Disclaimer: I am not an attorney and this article is not intended as a substitute for advice from the appropriate legal, zoning, financial, construction and/or tax professionals. This information is provided for educational purposes only and is made without warranties or representations
Property taxes are often a significant expense for homeowners, real estate investors, and corporations that own their own facilities. It’s a big enough expense that it’s worth knowing everything there is to know about it, and proper forecasting can be critical to finances throughout the year.
One of the most challenging aspects of property taxes is that they’re assessed on the city or county level, so even if you’ve owned property elsewhere in the country, you may not know everything you need to know for local property taxes in the San Diego area.
So, here’s a refresher on what you need to know for both California in general and San Diego specifically.
First, property taxes are assessed every year, but the calculations that determine how much you pay are not repeated annually. A property tax calculation only occurs when ownership of the property changes (except inheritance, which you can read more about here) or when a new building is constructed.
When a new value assessment is required, an auditor or assessor will evaluate the property, come up with its value, and apply adjustments as needed. From there, the value is passed to the county controller, who uses the proper tax rate for that value and issues you a tax bill to pay.
Property taxes are calculated using two figures: the value of the property and the effective tax rate.
In California, under Proposition 13, the value is only assessed under a change of ownership. That means the longer you hold a property that increases in market value, the better off you are with a lower tax bill.
Meanwhile, the effective tax rate can change from year to year. Property taxes are made up of a variety of millages from different sources, generally aimed at supporting the local community. Libraries, school districts, fire departments, and other local agencies propose those millages, which are then voted on and adjusted to the overall tax rate.
What is a millage or mill rate? “The mill rate is the amount of tax payable per dollar of the assessed value of a property.
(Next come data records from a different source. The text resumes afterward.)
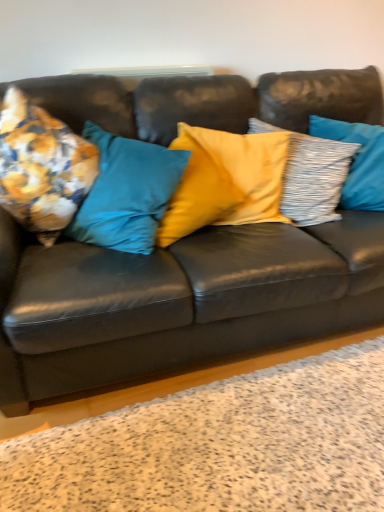 Question: From a real-world perspective, relative to yellow satin pillow at center, the second pillow positioned from the right, is matte black couch at center vertically above or below?

Choices:
 (A) above
 (B) below

Answer: (B)

Question: In terms of height, does matte black couch at center look taller or shorter compared to yellow satin pillow at center, arranged as the 3th pillow when viewed from the left?

Choices:
 (A) short
 (B) tall

Answer: (B)

Question: Which of these objects is positioned closest to the floral fabric cushion at left, which is counted as the first pillow, starting from the left?

Choices:
 (A) floral fabric cushion at left, the 2th pillow from the left
 (B) matte black couch at center
 (C) yellow satin pillow at center, arranged as the 3th pillow when viewed from the left
 (D) textured gray pillow at right, marked as the first pillow in a right-to-left arrangement

Answer: (A)

Question: Estimate the real-world distances between objects in this image. Which object is farther from the yellow satin pillow at center, the second pillow positioned from the right?

Choices:
 (A) floral fabric cushion at left, the 3th pillow positioned from the right
 (B) matte black couch at center
 (C) textured gray pillow at right, marked as the first pillow in a right-to-left arrangement
 (D) floral fabric cushion at left, which is counted as the first pillow, starting from the left

Answer: (D) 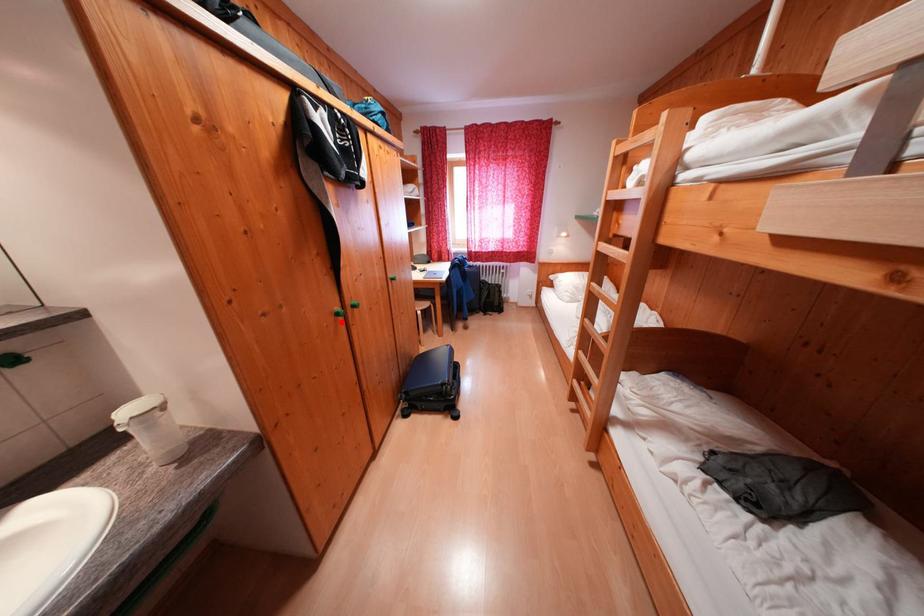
The mill rate is based on “mills.” It is a figure that represents the amount per $1,000 of the assessed value of the property, which is used to calculate the amount of property tax.” – Investopedia
This is why the specifics of your tax bill are different from year to year, but they only change by leaps and bounds when the property changes hands. Since it doesn’t matter to you what that tax bill is on a property you’ve sold, this is only relevant when you’re a buyer, as far as this discussion goes.
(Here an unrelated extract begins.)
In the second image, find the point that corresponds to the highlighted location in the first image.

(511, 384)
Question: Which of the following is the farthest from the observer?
There are a few specific people, agencies, and entities involved in property tax calculation, assessment, and collection in the San Diego area.
The first is the San Diego County Assessor. The assessor is responsible for determining the assessed value of a property when it’s due for reassessment, as well as ensuring that the estimated value is accurate. They also process any exclusions from reassessment that may be relevant. If you need help with your tax assessment, this is the office you want to talk to.
The following person in line is the San Diego County Treasurer and Tax Collector. Currently, this is Dan McAllister. Once the assessor has processed the property and its tax values, those values are sent to the SDTTC, which then prepares and issues your tax bill. The tax bill is usually mailed to you around October, and it’s due in two installments.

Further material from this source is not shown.